Start of Input

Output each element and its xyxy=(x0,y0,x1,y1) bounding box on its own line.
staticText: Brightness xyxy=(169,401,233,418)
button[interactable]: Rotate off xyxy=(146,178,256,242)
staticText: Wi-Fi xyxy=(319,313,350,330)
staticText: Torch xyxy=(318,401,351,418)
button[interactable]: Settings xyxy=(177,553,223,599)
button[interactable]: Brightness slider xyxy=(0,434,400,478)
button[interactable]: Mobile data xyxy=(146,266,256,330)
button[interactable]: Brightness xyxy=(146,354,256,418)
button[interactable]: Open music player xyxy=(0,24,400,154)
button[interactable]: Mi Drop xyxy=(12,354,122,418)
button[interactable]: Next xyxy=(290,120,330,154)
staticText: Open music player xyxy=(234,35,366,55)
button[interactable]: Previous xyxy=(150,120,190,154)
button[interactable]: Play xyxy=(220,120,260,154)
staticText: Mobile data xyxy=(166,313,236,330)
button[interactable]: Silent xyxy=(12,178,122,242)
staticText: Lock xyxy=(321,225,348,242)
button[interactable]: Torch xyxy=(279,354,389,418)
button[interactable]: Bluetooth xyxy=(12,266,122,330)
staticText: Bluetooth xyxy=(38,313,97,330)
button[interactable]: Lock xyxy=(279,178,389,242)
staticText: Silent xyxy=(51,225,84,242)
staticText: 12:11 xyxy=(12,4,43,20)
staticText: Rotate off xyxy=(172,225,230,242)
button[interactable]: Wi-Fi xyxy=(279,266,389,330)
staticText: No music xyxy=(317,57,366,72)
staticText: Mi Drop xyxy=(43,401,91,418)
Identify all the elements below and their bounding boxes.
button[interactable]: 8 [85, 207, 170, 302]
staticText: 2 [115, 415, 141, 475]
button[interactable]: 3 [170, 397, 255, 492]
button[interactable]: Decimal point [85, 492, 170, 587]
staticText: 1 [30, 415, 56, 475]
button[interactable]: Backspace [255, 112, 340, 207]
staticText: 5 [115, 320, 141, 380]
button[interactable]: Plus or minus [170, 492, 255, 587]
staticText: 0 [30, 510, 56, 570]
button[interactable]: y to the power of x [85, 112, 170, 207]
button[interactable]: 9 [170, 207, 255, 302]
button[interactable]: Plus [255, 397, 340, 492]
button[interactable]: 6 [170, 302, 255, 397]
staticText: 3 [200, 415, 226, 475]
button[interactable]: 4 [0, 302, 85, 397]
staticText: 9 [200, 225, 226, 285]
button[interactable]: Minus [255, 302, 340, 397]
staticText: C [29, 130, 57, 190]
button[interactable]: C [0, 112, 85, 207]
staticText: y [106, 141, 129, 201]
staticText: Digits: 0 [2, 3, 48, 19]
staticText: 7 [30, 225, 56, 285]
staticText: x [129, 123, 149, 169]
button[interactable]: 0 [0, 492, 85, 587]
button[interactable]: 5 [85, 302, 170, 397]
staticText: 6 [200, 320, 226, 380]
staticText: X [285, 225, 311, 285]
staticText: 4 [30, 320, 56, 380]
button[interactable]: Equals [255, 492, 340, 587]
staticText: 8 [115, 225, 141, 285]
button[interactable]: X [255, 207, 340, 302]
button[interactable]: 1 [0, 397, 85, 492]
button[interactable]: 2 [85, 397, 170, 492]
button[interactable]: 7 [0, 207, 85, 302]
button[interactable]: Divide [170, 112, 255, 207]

End of Input

| Description of the task |
Starting with the line that contains "Identify all the", restate every line up to and including the last one above, exactly.

| Answer to this task |
Identify all the elements below and their bounding boxes.
button[interactable]: 8 [85, 207, 170, 302]
staticText: 2 [115, 415, 141, 475]
button[interactable]: 3 [170, 397, 255, 492]
button[interactable]: Decimal point [85, 492, 170, 587]
staticText: 1 [30, 415, 56, 475]
button[interactable]: Backspace [255, 112, 340, 207]
staticText: 5 [115, 320, 141, 380]
button[interactable]: Plus or minus [170, 492, 255, 587]
staticText: 0 [30, 510, 56, 570]
button[interactable]: y to the power of x [85, 112, 170, 207]
button[interactable]: 9 [170, 207, 255, 302]
button[interactable]: Plus [255, 397, 340, 492]
button[interactable]: 6 [170, 302, 255, 397]
staticText: 3 [200, 415, 226, 475]
button[interactable]: 4 [0, 302, 85, 397]
staticText: 9 [200, 225, 226, 285]
button[interactable]: Minus [255, 302, 340, 397]
staticText: C [29, 130, 57, 190]
button[interactable]: C [0, 112, 85, 207]
staticText: y [106, 141, 129, 201]
staticText: Digits: 0 [2, 3, 48, 19]
staticText: 7 [30, 225, 56, 285]
staticText: x [129, 123, 149, 169]
button[interactable]: 0 [0, 492, 85, 587]
button[interactable]: 5 [85, 302, 170, 397]
staticText: 6 [200, 320, 226, 380]
staticText: X [285, 225, 311, 285]
staticText: 4 [30, 320, 56, 380]
button[interactable]: Equals [255, 492, 340, 587]
staticText: 8 [115, 225, 141, 285]
button[interactable]: X [255, 207, 340, 302]
button[interactable]: 1 [0, 397, 85, 492]
button[interactable]: 2 [85, 397, 170, 492]
button[interactable]: 7 [0, 207, 85, 302]
button[interactable]: Divide [170, 112, 255, 207]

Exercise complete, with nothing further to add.